Without losing the independence of each person, we must remember that you live with another person to whom you are linked by an emotional bond and by whom you feel lots of love. Together with her, a common life project has been created and we must take care of this future, in addition to the created. Know how to temper and not shake the built, not think of the 'me', but the 'all'.
We must remember that the stability of the couple has a price that goes by caring for the other, maintaining the commitment assumed and dedicating time to the other person. Although usually the moments in common are good, we must also bear in mind that bad times will come for those who will have to sit down and talk, not argue. These are some tips for it:
- Talk and communicate feelings. It is important to talk to the other person when something has bothered us, explain what has caused these emotions in us and understand their motives.

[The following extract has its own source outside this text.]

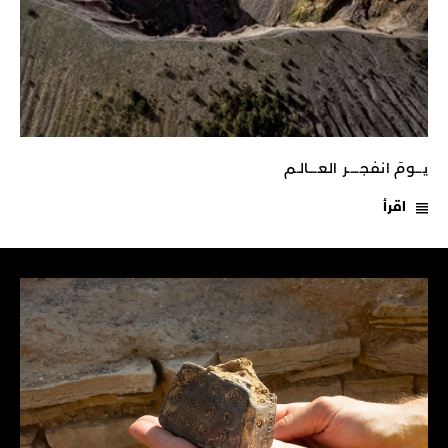
يـــومَ انفجـــــر العــــالـم
اقرأ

- To think that although now we are not in a position to recognize it, in the past we thought that person deserved to be loved. Remember the strong love that unites us to the couple.
- It may be that at the moment of this situation only qualities we do not like about our partner are seen, but that does not mean that that person is bad in all its essence. In fact, if we calm down we will remember all the good things that it has
- Assume the error as something human, understandable with time and always forgivable. Both in the other person, and when we have been the ones who have made a mistake.